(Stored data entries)
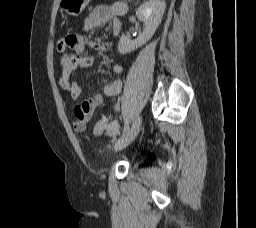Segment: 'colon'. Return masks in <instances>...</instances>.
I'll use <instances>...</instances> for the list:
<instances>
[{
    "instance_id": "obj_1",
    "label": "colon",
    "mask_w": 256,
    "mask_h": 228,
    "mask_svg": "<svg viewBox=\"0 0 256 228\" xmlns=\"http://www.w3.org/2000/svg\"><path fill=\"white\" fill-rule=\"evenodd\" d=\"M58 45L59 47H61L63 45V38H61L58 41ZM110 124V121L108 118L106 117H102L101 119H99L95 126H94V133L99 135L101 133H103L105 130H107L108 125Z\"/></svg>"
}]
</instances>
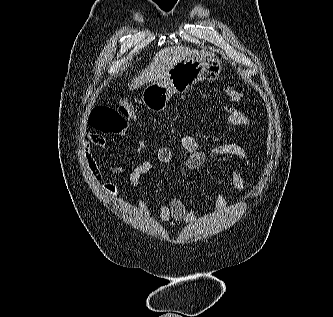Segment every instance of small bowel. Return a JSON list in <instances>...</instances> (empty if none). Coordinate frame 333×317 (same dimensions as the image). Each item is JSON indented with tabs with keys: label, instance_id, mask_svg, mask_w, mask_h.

==

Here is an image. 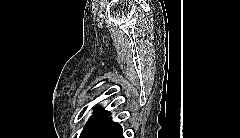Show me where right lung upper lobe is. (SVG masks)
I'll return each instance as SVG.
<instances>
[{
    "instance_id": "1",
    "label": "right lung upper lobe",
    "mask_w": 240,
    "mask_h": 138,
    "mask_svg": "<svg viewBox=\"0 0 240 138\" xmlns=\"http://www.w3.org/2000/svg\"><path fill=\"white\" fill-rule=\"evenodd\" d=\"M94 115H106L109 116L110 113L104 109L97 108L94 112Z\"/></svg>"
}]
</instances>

Instructions to follow: Lines from the one above containing "Segment: 'colon'. Return" down to the one containing "Segment every instance" should be transcribed exactly, with both ends kept and no pictures.

Result of the task:
Segment: 'colon'. Return masks in <instances>...</instances>.
I'll use <instances>...</instances> for the list:
<instances>
[{
    "instance_id": "obj_1",
    "label": "colon",
    "mask_w": 256,
    "mask_h": 228,
    "mask_svg": "<svg viewBox=\"0 0 256 228\" xmlns=\"http://www.w3.org/2000/svg\"><path fill=\"white\" fill-rule=\"evenodd\" d=\"M58 45L59 47H61L63 45V38H61L58 41ZM110 124V121L108 118L106 117H102L101 119H99L95 126H94V133L99 135L101 133H103L105 130H107L108 125Z\"/></svg>"
}]
</instances>
Segment every instance of small bowel. Return a JSON list in <instances>...</instances> (empty if none). Coordinate frame 333×317 (same dimensions as the image). Each item is JSON indented with tabs with keys: label, instance_id, mask_svg, mask_w, mask_h.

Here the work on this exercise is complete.